I have kids playing fall baseball and softball. I volunteered to keep score, mostly because I read Moneyball over the summer and I became fascinated with all the statistics that baseball keeps. Wouldnt it be great if we had some sort of statistical history to tell us which software is better than the other?
Of course even in baseball, people will argue over who was better or which statistics should be more heavily weighed than another. We in IT have market share, which is one way to keep score. Its the closest thing we get to wins and loses in the software business. But does it tell us which software was the best or is it simply an indication of which team (vendor) was the luckiest or had momentum at the right time?
The closest thing we have to a playoff is, of course, the proof-of-concept. Some IT organizations try and do these on their own. Usually its a paper comparison based on some criteria that was placed in an RFP.
Of course, the problem with most RFPs is that no one in the IT organization has the time to write one. In my experience, a vendor usually writes the bulk of the RFP. Now sometimes this happens subtly. A person, given the responsibility for creating the obligatory RFP, finds a document on Web site. It probably has a title like Relational Database Infrastructure: A Holistic Approach or A Buyers Guide to Relational Databases.
Well you cant expect the vendor to call it How to Choose Our Database Without Appearing Biased. I have even been on the vendor side when the customer asked us to write the RFP for them.
Of course, the problem with the RFP process is that the vendor, not the IT organization, answers the questions. Its like asking a presidential candidate to ask the questions he will answer in a debate. I dont want to disparage the entire RFP process, but it is often a giant waste of everyones time.
The benchmark is another way we can pit one software option versus another. Of course, the problem with an in-house benchmark is that they can be time consuming and costly to do on a scale that might actually come close to approximating the actual environment that the software will be asked to handle.
In some cases, there are standard industry benchmarks that users can look at. In the server and database world we have the Transaction Processing Performance Council, in which a number of vendors both on the hardware and software side participate.
The TPC develops and runs benchmarks that test the theoretical throughput of an entire system from client devices to backend database and storage. Vendors spend large sums of money to complete these benchmarks, and the results are independently audited. For the most part, I believe benchmarks can be a useful data point for buyers, as long as they intend to buy the exact same configuration shown in the benchmark. Of course, that is highly unlikely.
Any benchmark, if it is well understood, can become subject to artificial performance optimizations. One of the great services that the TPC offers is the detailed disclosures. Here you get to see where the vendors spent their money. Sometimes its on massive amounts of memory, other times its massive amounts of disk. You really need to dig underneath the covers to gain some true insight.
Vendors are allowed to use discounted pricing as long as it is within the range of discounts offered to customers for similar-size deals. Because of this, buyers can use the information contained within the TPC full disclosure or executive summary to get a sense for where contract price negotiations should begin.

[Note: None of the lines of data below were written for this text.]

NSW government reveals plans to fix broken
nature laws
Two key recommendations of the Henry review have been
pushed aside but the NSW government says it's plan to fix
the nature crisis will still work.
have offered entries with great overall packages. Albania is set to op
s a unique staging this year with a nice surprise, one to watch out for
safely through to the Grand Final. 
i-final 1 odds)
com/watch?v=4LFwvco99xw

Another data point—perhaps the most useful—is to get feedback from other companies about their experience with a vendor and/or a specific product. A great place to start might be to participate in regional user group meetings or attend a user groups annual conference. There you can network with other companies and get a clearer picture of what your organization might be in for, good or bad.
If you cant do that, the analyst community can be helpful. Analysts speak with many companies so they get a sense for what prevailing opinion is about a vendor or product.

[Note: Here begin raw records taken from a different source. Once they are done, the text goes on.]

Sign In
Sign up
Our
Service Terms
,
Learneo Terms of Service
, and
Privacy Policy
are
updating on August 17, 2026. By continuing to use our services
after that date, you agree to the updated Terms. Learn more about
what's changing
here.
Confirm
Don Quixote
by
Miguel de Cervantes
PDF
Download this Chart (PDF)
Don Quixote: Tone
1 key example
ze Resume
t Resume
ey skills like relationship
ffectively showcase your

Now that model is evolving. For example new companies are taking the traditional industry analyst model and changing the dynamic. Evalubase Research is an example of a community approach to product reviews. They invite users to join and submit reviews about software products. Evalubase captures that information and graphs the results so members can see what the consensus opinion is on any product.

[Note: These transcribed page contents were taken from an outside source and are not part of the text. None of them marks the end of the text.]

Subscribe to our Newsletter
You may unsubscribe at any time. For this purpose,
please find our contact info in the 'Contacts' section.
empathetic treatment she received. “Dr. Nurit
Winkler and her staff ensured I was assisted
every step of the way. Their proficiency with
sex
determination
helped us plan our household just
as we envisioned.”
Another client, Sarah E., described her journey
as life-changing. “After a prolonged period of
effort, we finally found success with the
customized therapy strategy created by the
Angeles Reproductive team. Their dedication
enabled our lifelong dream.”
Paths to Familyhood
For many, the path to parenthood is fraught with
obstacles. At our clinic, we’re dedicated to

What I like about the model is that it is free to view the results as long as you submit an evaluation yourself. The community model that Evalubase uses has great potential to provide another interesting data point to your organizations buying process.
Another interesting example is startup Diogenes Analytic Laboratories, which performs hands-on testing and publishes results. Their model reminds me of Consumer Reports, but for backup and storage hardware and software. So unlike the other benchmark examples, this is a vendor-free zone. I, for one, am anxious for them to expand their scope of offerings they can benchmark.
So the good news is that we have more resources than ever from which to cull information about potential software purchases. Of course, all of that information has to be condensed and placed in context with your organizations specific situation.
Ultimately only you know all of the relevant data points—technical, political, and economic—that will enable your organization to make the best choice. If you are a non-IT manager, just be aware that there often is no clear right answer, but there are enough resources at your disposal to at least challenge conventional thinking before a huge commitment is made.